- Based on: Just Henry by Michelle Magorian
- Written by: Michael Chaplin
- Directed by: David Moore
- Starring: Josh Bolt Elaine Cassidy Dean Andrews Sheila Hancock Charlie May-Clark Perry Millward Barbara Flynn John Henshaw
- Country of origin: United Kingdom
- Original language: English

Production
- Producers: Kate Bartlett Myar Craig Paul Frift
- Editor: Adam Recht
- Running time: 80 minutes
- Production company: ITV Studios

Original release
- Network: ITV
- Release: 18 December 2011

= Just Henry =

2011 television film

Just Henry is a 2011 television film by ITV based on the 2008 Costa Book Award novel, Just Henry by Michelle Magorian.

==Plot==
Henry Dodge is a 15-year-old boy haunted by the tragic death of his father during the Second World War. Henry discovers, after being coached by his grandmother, that the father of a classmate was the man who murdered his own father. After a violent row resulting in disciplinary action from a pacifist teacher, Mrs Beaumont, and spurred by classmate Grace, Henry begrudgingly makes peace with the boy, Paul Jeffries, who (along with his mother) is treated as a pariah due to the belief that the elder Jeffries was a deserter during the Second World War. Whilst developing a photo taken of Grace during a group outing involving the three classmates, on a camera given to him by Mrs Beaumont, Henry spots a man who closely resembled the man he knew as his father, Joey.
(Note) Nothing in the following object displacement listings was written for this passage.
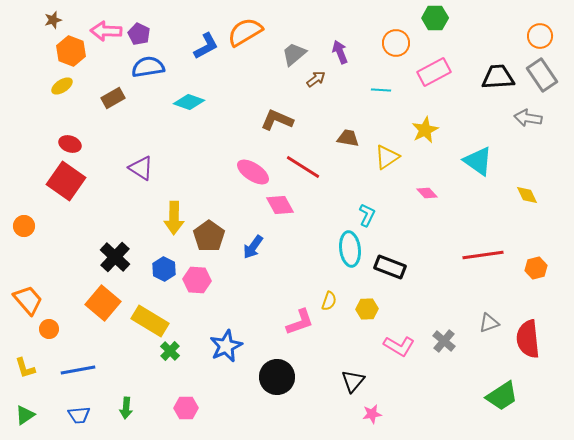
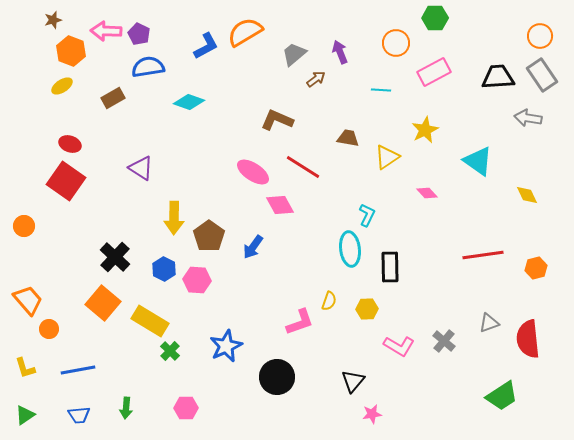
black rectangle at (390, 267): rotated 68 degrees clockwise
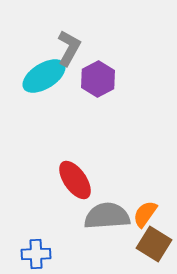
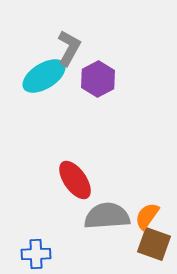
orange semicircle: moved 2 px right, 2 px down
brown square: rotated 12 degrees counterclockwise
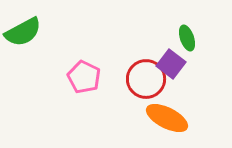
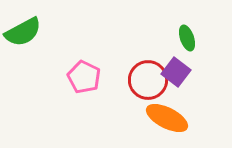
purple square: moved 5 px right, 8 px down
red circle: moved 2 px right, 1 px down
Upon seeing the photo his pregnant mother, Maureen, passes out with shock. Henry begins to develop distrust for his grandmother, as it is implied that she was the driving force behind the eviction of Paul and his mother. While honoring his father at the gravesite, the man who appeared in the photograph approaches Henry and the father and son are reunited. Henry tells his mother and she responds with disbelief and exasperation, accusing Henry of lying. Maureen falls to the ground while leaving the room and instructs Henry to fetch Bill from work.
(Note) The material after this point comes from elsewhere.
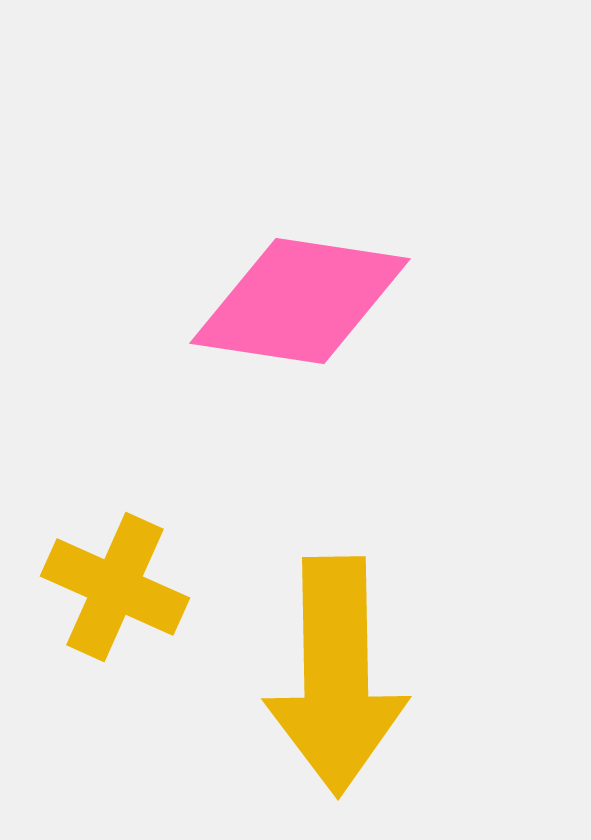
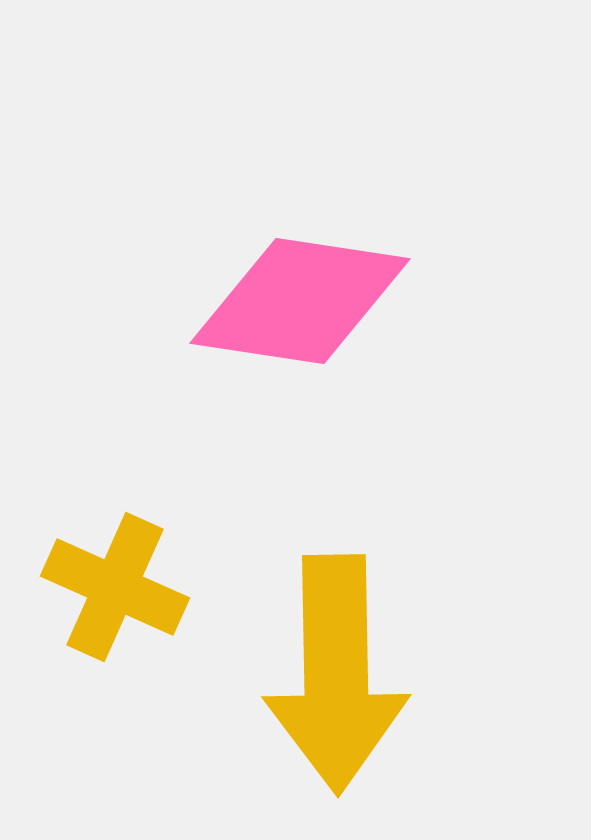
yellow arrow: moved 2 px up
Later that night, Maureen chides Henry in her convalescence, pointing out that her new marriage would not be legal if the man he met were truly his father, that she would be guilty of the crime of bigamy and that the baby would be born a bastard. She instructs Henry to keep silent, but also to bring word to his father that she wishes to see him. The friendship between Grace and Henry begins to bloom into more romantic feelings with repeated trips to the cinema. Henry takes her to meet the man, who begins to show sinister motives. It is apparent upon Grace's intense questioning that Henry's father is a deserter who faked his own death, though he makes the claim that he was an amnesiac. Henry's devotion to the self-made cult of his father causes him to reject Grace and flee in anger.

Joey approaches the house and borrows a match from an unwitting Bill, who is headed to his night job, and then enters the house and attempts to reclaim his rights as husband and father. Maureen points out that Bill has been paying the rent for five years and is more of a father to Henry. Meanwhile, Henry is totally supportive of his father in defiance of his mother. Henry's grandmother hears the noise and comes downstairs to investigate, declaring it a miracle when she sees her son, who immediately leaves on supposedly urgent business.

The next morning, Henry's grandmother informs Bill over the breakfast table despite Maureen's protestations. Bill believes Maureen has hidden this information because she is ashamed that he is working class and poor. She assures him that this is not the case. Henry runs into his father on the street, who offers to take him under his wing in a nebulous, presumably nonexistent or illegal family business. Henry attempts to apologise to Grace, and Grace meets with Mrs Beaumont looking for advice on how to help Henry.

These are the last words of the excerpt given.